After a decade using macOS by-choice, I’ve decided it’s time to try something else.
I’m writing this on an early-2013 MacBook Pro running Catalina. There’s some dust caught in the left fan, which means that as I’m using it, there’s an insufferable rattling noise as the fan rotates, whacking against the dust inside the machine. Fixing this is incredibly easy. One simply needs to open up the bottom, dig some dust out of the fan, and your computer is humming quietly again.
The catch: I don’t have a pentalobe screwdriver to open the bottom case of my Mac.
In 2008, way before I had my first laptop and when I still viewed Macs as mysterious, other-worldly machines, I remember seeing my friend’s 2008 Unibody Macbook Pro for the first time. The coolest part was when he showed me how to replace the hard disk. There were these latches that you pulled to remove the access door of your shiny aluminium laptop. It felt so elegant. This was a machine designed for you to disassemble and upgrade as you see fit.
In 2013, as I was setting off to university for the first time, I remember buying my ‘college laptop’. This felt like such a rite-of-passage for me. I knew I wanted it to be a Mac. I remember the thrill as I heard the Mac OS X chime for the first time on my very own Mac. Computers are very personal devices, and I’d felt so powerful knowing that this unibody laptop was mine to customize and tinker with.
To use the cliche’d boiling frog analogy, nothing earth-shattering happened in the last decade, but gradually, I’ve just felt that this computer doesn’t belong to me anymore.
When I upgraded to Catalina, I noticed that I was able to read Hacker News again. This confused me because I edit my /etc/hosts file to block off the website. It turns out that macOS Catalina locked down system files and you can no longer edit your own /etc/hosts file.
Then the other day, I was trying to install the nix package manager to give reproducible package management a go. Nix requires you to create a /nix directory in your root folder, where all of your Nix packages will live. It does not touch your system in any way otherwise. That’s when I hit yet another roadblock: Your root directory has been locked down on Catalina and so you can’t make a folder in Root. There’s a workaround that involves, for “legacy” Macs like mine, mounting an unencrypted partition that contains your Nix folder to /nix in your root directory.
In what world do I, the owner of my laptop, not get the right to modify my own root directory? I get that many users are not informed enough about the inner-workings of a Unix or Unix-like operating system and could irreparably damage their OS install with root access, but that means Apple should put in the appropriate safeguards, not disable write in the Root directory altogether.
Yes, some very clever people in the Nix ecosystem worked out a way to get Nix to play nicely with this Catalina limitation, but this was a purely arbitrary and artificial constraint put in place by Apple. It sent a message to me: This is not your machine. Tread carefully when you use it. Apple, in its quest to protect its users from ourselves, has become hostile to tinkering. This is no different from using nonstandard pentalobe screws to hold the bottom-case in-place. Handle with care, it whispers. This is a scary machine. Modify at your own risk.
The laptop has been showing its age for quite a while and so I decided my next laptop won’t be a Mac. I can’t accept that I don’t own my machine.
I’ve ordered a System76 Lemur Pro from their website. Linux has come leaps and bounds since I first booted up Ubuntu 9.04 Jaunty Jackalope on my computer back in 2009. System76 promises full compatibility with Linux in a laptop that’s just around a kilogram. The memory and storage are fully upgradeable and the company publishes in-depth how-to instructions for your model. The company makes an effort to disable Intel Management Engine (a security risk), and the laptop firmware is open source.

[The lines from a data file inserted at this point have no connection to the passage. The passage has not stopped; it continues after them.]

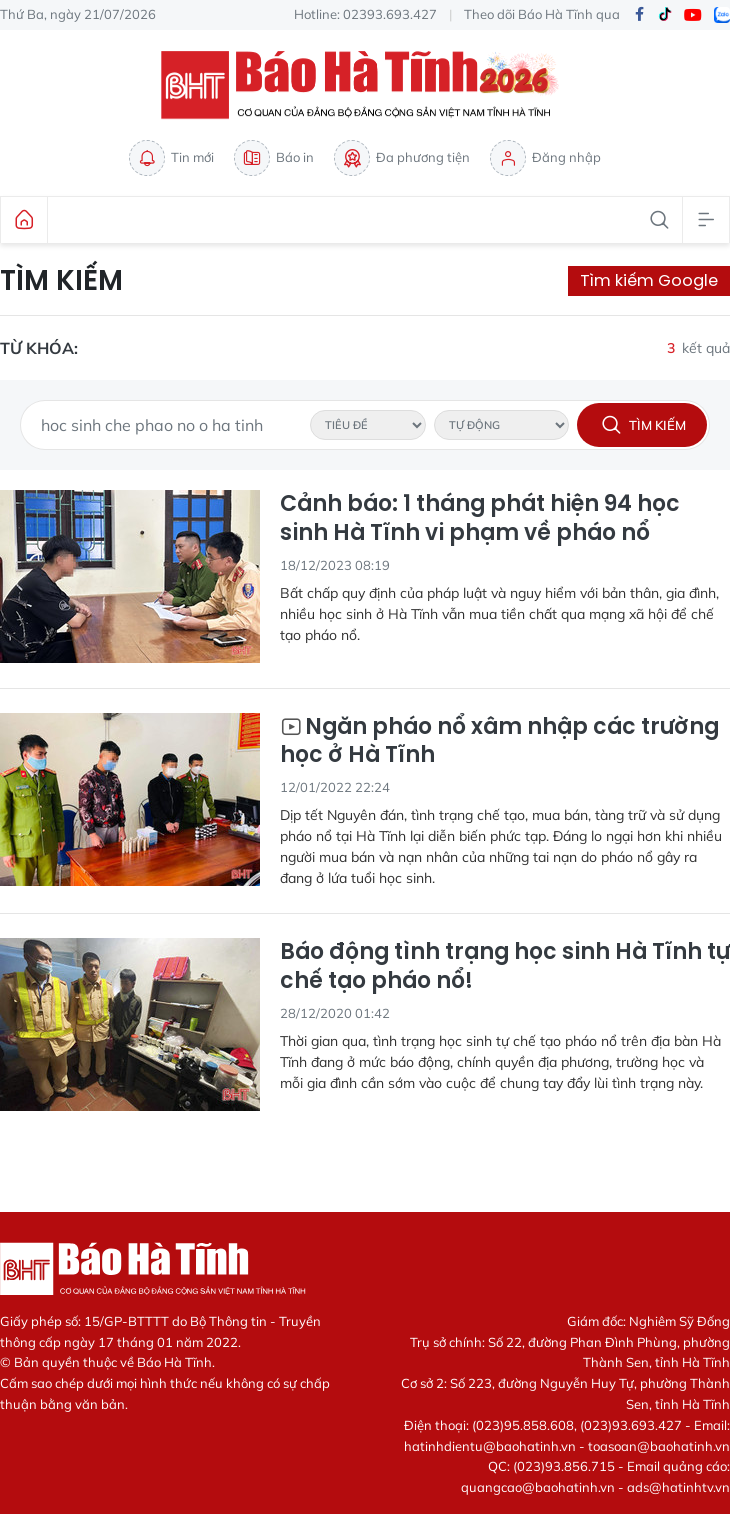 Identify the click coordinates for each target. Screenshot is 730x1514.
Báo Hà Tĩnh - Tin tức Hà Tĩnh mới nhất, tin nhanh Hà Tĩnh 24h (365, 85)
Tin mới (171, 158)
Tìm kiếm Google (649, 280)
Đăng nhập (545, 158)
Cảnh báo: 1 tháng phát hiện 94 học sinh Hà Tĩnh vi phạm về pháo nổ (480, 518)
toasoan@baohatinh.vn (659, 1446)
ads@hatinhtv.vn (678, 1487)
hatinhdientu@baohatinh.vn (490, 1446)
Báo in (274, 158)
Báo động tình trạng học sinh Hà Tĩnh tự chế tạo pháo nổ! (505, 966)
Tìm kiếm (61, 281)
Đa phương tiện (402, 158)
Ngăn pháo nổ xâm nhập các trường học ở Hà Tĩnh (499, 741)
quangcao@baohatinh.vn (538, 1487) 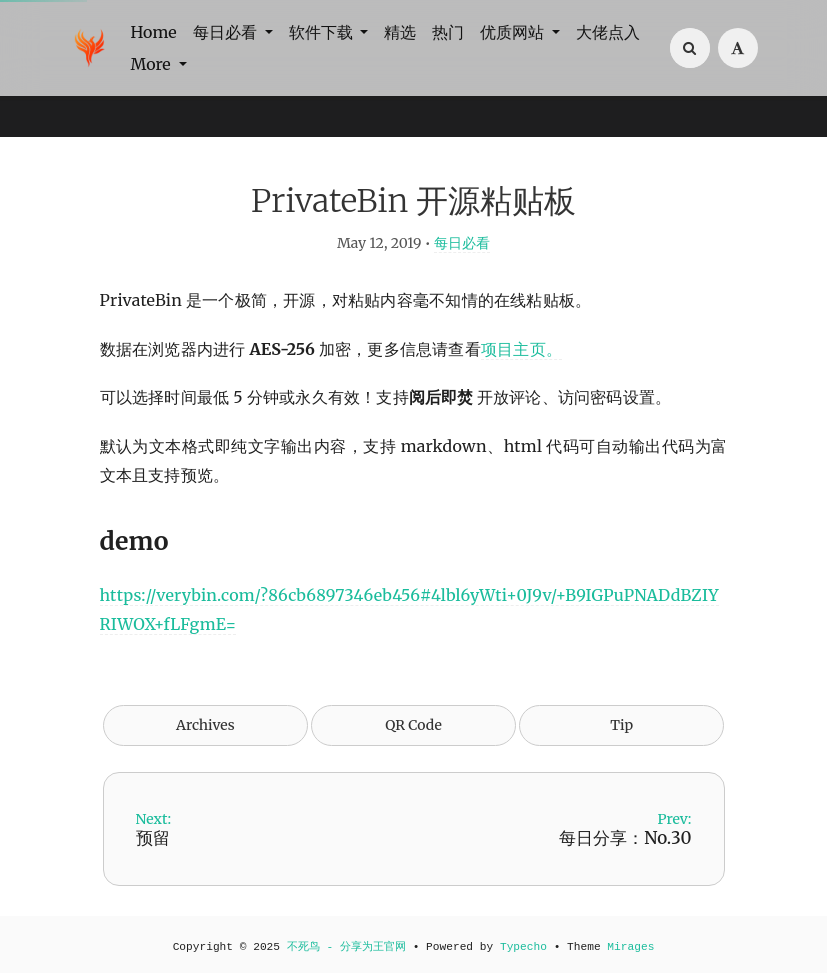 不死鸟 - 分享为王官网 (346, 947)
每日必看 (462, 243)
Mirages (630, 947)
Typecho (523, 947)
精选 (400, 32)
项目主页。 (521, 349)
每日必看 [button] (227, 32)
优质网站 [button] (514, 32)
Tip (621, 725)
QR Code (413, 725)
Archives (205, 725)
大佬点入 (608, 32)
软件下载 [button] (323, 32)
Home (154, 32)
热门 (448, 32)
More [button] (153, 64) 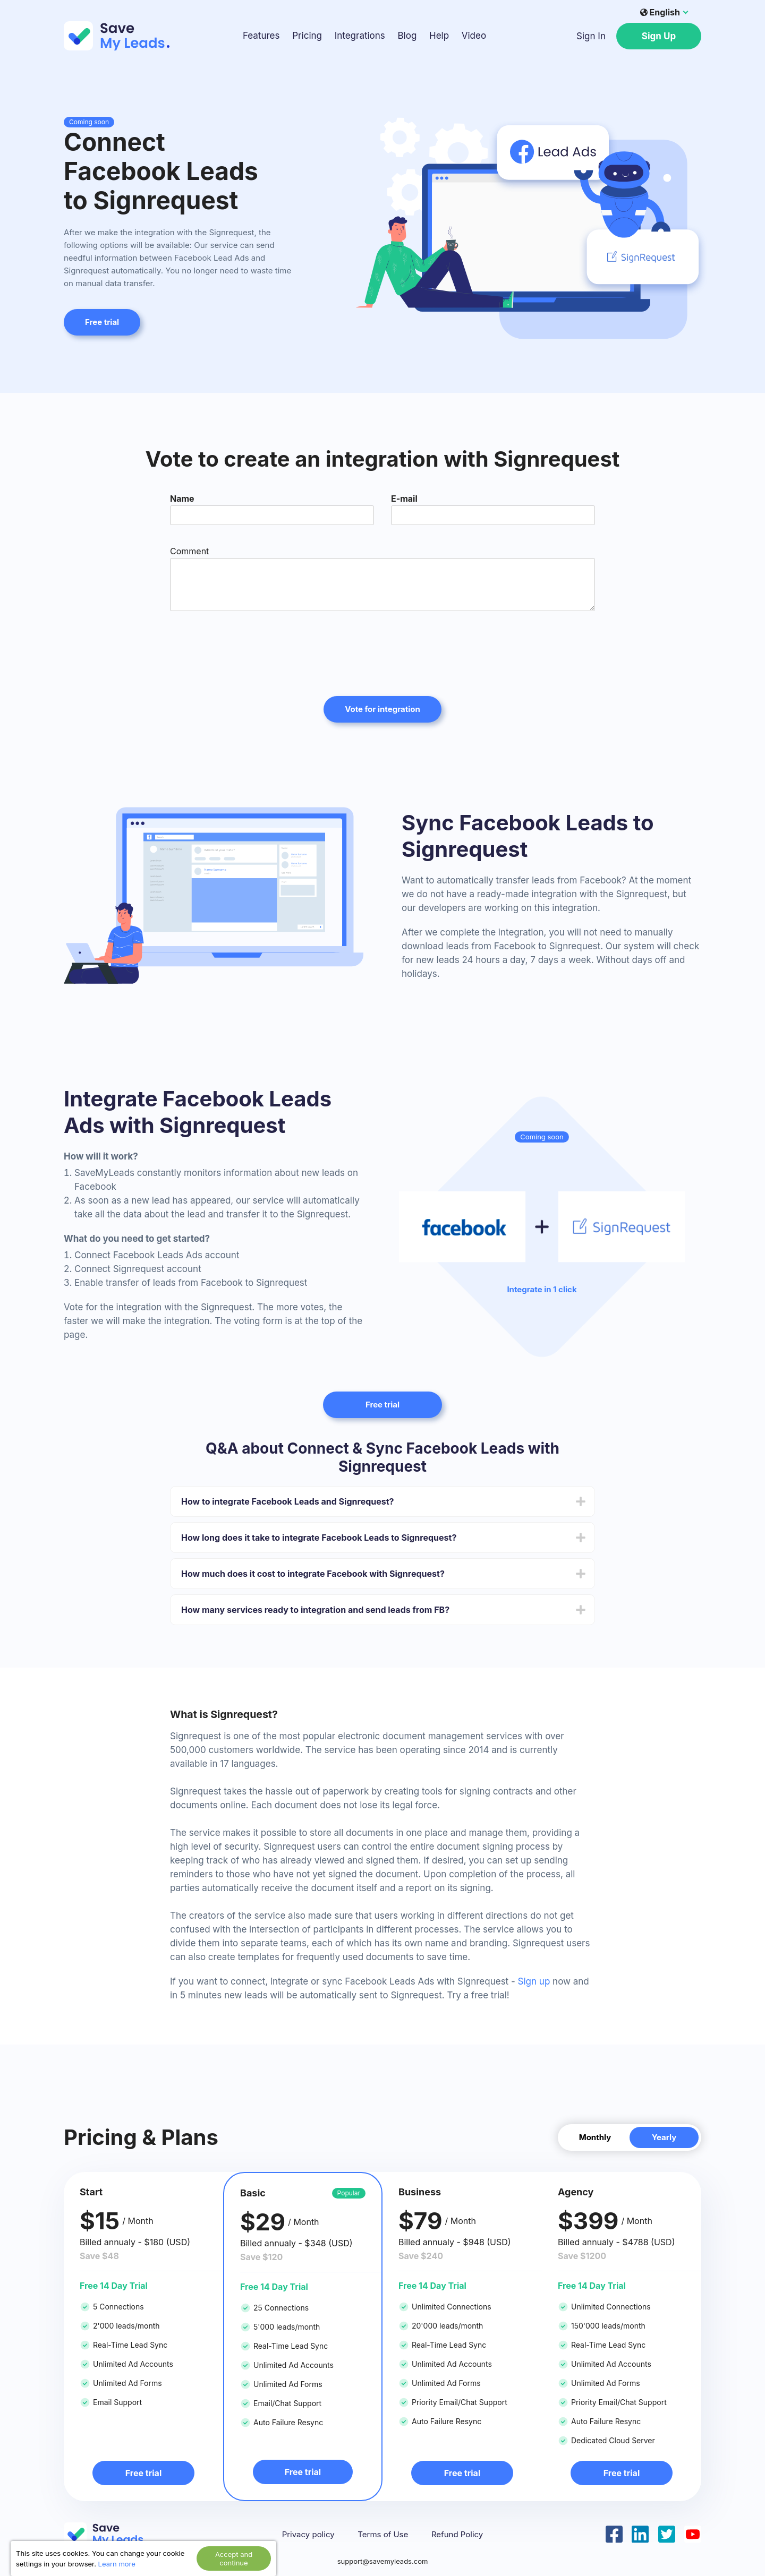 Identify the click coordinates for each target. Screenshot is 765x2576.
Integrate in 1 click (541, 1289)
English (660, 12)
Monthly (595, 2137)
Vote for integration (382, 709)
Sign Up (659, 36)
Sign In (591, 36)
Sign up (534, 1981)
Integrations (360, 35)
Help (439, 35)
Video (474, 35)
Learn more (116, 2564)
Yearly (664, 2137)
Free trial (102, 322)
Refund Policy (457, 2534)
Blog (406, 35)
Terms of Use (383, 2534)
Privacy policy (308, 2534)
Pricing (307, 35)
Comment (189, 551)
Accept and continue (233, 2558)
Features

The idea of voting with your wallet doesn’t work. I realize that the number of Mac users who care deeply about having write-access to the Root directory is probably not enough to affect Apple’s bottom-line in any meaningful way. That being said, the direction that macOS is heading in isn’t one I feel I can accept anymore.
I became a programmer in-part because open source demystified the computer for me. Seeing how passionate people were about various components of an operating system (window managers, compositors, init systems etc.) made me grapple with the fundamentals of the magic that made my computer work. In elementary school, I installed a virus on a friend’s parent’s computer. We immediately shut it down, and I, the resident computer ‘expert’, recommended we ‘let it rest’ as the computer ‘immune system’ fought the virus. There are many people out there like me, with very simplistic mental models for how computers work. That’s okay. That’s why abstractions exist. We abstract away the complexities so people who don’t care don’t have to think about the inner-workings of complicated systems. That’s a beautiful thing.
Beautiful abstractions are one thing, but intentionally locking down a system is another. I don’t dread a world in which usable computers mean people don’t have to think about how they work. I dread a world in which computers actively fight people who have the curiosity to dig a little deeper.
My Lemur Pro is on the way, and I’m excited to give Linux a shot again.